> _REQUIRED WORK_: Set down the line that contains "ultimate guitar pedal." and every line after it to the end of the entries, exactly as they stand and nothing more.

===== MATERIAL TO PROCESS

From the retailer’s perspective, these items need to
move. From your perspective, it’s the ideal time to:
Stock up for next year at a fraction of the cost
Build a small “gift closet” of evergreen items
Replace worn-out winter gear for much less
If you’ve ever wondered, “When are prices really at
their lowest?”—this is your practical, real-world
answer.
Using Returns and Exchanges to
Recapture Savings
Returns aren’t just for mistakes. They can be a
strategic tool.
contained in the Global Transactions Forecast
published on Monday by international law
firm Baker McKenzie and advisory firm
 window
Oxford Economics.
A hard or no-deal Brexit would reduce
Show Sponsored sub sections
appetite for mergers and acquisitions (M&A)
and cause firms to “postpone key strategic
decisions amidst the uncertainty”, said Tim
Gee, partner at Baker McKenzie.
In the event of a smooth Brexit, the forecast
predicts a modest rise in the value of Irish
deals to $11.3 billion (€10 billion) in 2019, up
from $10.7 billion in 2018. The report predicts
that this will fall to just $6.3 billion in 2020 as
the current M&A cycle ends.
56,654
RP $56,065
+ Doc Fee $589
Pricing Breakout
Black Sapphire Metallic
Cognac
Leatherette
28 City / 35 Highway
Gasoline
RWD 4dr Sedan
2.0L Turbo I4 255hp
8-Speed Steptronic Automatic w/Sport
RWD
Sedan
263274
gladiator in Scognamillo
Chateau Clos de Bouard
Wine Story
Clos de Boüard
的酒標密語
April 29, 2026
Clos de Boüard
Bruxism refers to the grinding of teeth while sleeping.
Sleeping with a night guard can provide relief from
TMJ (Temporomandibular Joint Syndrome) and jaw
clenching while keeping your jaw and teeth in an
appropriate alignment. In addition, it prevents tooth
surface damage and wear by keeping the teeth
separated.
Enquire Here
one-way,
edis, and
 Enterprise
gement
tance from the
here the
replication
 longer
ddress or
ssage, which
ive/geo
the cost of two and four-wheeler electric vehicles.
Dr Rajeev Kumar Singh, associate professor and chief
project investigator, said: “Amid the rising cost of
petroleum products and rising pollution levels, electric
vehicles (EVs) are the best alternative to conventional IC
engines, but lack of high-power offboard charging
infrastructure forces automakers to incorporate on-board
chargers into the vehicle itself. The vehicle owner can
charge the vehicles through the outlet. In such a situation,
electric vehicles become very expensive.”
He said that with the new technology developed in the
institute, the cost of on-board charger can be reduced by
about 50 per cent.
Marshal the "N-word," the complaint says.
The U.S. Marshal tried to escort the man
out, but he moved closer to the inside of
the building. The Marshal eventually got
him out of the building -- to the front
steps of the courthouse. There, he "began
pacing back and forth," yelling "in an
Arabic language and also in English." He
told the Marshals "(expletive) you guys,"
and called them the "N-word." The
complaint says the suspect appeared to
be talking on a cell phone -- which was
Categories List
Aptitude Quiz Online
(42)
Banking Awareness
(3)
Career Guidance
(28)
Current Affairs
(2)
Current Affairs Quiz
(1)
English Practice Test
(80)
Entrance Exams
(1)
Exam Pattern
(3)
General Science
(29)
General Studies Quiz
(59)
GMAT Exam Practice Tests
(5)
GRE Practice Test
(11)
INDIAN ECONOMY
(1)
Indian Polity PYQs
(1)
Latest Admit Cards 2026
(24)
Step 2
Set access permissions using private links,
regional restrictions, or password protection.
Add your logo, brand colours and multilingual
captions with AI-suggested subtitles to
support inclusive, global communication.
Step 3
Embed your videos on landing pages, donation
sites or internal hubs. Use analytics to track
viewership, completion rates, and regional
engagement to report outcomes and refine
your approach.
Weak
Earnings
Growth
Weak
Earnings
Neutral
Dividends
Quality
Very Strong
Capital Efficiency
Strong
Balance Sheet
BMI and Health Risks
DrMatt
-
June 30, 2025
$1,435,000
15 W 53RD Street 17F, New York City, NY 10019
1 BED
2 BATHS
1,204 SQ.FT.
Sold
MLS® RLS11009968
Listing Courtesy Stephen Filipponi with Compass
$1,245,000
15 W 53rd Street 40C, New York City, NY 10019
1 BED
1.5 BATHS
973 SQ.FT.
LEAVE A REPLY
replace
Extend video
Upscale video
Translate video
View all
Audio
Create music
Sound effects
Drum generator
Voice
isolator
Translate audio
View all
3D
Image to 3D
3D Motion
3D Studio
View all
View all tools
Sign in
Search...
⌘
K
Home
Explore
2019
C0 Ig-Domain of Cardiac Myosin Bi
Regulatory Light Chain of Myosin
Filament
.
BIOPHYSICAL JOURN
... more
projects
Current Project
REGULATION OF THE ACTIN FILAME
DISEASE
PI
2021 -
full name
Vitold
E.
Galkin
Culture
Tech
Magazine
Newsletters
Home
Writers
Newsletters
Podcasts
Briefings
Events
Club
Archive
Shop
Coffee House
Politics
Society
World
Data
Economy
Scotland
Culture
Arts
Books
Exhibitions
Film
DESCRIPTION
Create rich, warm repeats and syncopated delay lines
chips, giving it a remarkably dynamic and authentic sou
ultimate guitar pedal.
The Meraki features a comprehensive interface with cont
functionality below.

==========

> _ANSWER FOR THE TASK_:
ultimate guitar pedal.
The Meraki features a comprehensive interface with cont
functionality below.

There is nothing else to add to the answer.